Is it normal for extraction from

CChem

Is it normal for extraction from documents to take +20 minutes?
I'm trying to build some embeddings from Postgresql internals documentation

Plain Text

from llama_index import (SimpleDirectoryReader, StorageContext,
                         VectorStoreIndex, load_index_from_storage)
from llama_index.query_engine import RetrieverQueryEngine

base_path = os.path.dirname(os.path.realpath(__file__))
persist_dir = os.path.join(base_path, "../index")
postgres_doc_dir = os.path.join(base_path, "../postgres-documents")

index_exists = os.path.exists(persist_dir)
if index_exists:
    storage_context = StorageContext.from_defaults(persist_dir=persist_dir)
    index = load_index_from_storage(storage_context)
else:
    document_loader = SimpleDirectoryReader(input_files=[
        os.path.join(postgres_doc_dir, "postgresql_internals-14_en.pdf"),
        os.path.join(postgres_doc_dir, "postgresql-16-US.pdf")
    ])
    documents = document_loader.load_data()
    index = VectorStoreIndex.from_documents(documents)
    index.storage_context.persist(persist_dir)

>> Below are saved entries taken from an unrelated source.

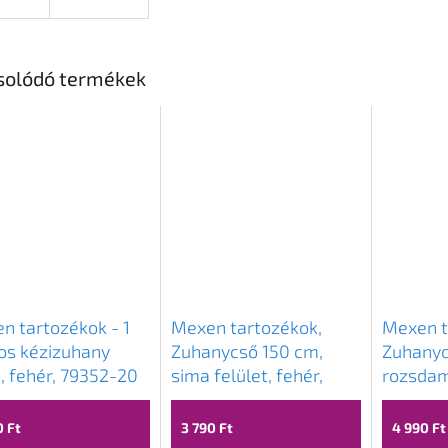
solódó termékek
n tartozékok - 1
Mexen tartozékok,
Mexen t
os kézizuhany
Zuhanycső 150 cm,
Zuhanyc
ó, fehér, 79352-20
sima felület, fehér,
rozsdam
79450-20
fonat, 
0 Ft
3 790 Ft
4 990 Ft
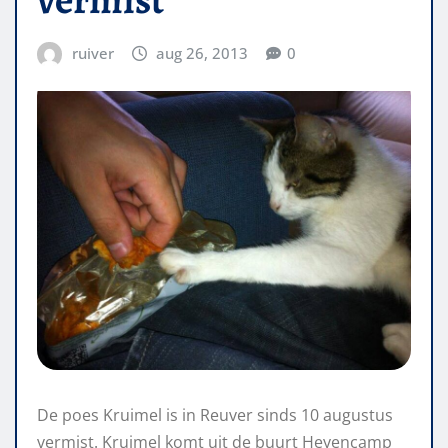
ruiver
aug 26, 2013
0
De poes Kruimel is in Reuver sinds 10 augustus
vermist. Kruimel komt uit de buurt Heyencamp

query = input("Enter your query: ")
query_engine = index.as_query_engine()
response = query_engine.query(query)
print(response)

It's been running for ages and still not gotten to the enter your query part
I can hear my fans blowing though, lol

8 comments

LLogan M

that sounds... abnormal haha

are the pdfs huge? If you did print(len(documents)), how many documents are there?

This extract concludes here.